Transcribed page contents
= Beginning of Section =

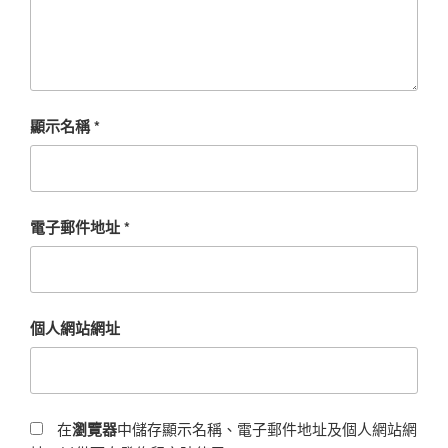
顯示名稱
*
電子郵件地址
*
個人網站網址
在
瀏覽器
中儲存顯示名稱、電子郵件地址及個人網站網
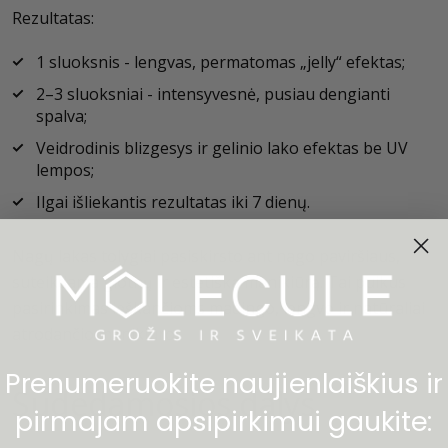
Rezultatas:
1 sluoksnis - lengvas, permatomas „jelly“ efektas;
2–3 sluoksniai - intensyvesnė, pusiau dengianti
spalva;
Veidrodinis blizgesys ir gelinio lako efektas be UV
lempos;
Ilgai išliekantis rezultatas iki 7 dienų.
Nagų lakas tolygiai pasiskirsto ant nago paviršiaus,
suteikdama glotnų ir estetišką manikiūrą. Tai puikus
pasirinkimas ieškančioms madingo, lengvo ir natūraliai
atrodančio manikiūro.
Prenumeruokite naujienlaiškius ir
Sudedamosios dalys
pirmajam apsipirkimui gaukite:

= End of Section =

Task brief:
The word "efektas" appears in some lines of the data. Copy every one of those lines.

Result for this task:
1 sluoksnis - lengvas, permatomas „jelly“ efektas;
Veidrodinis blizgesys ir gelinio lako efektas be UV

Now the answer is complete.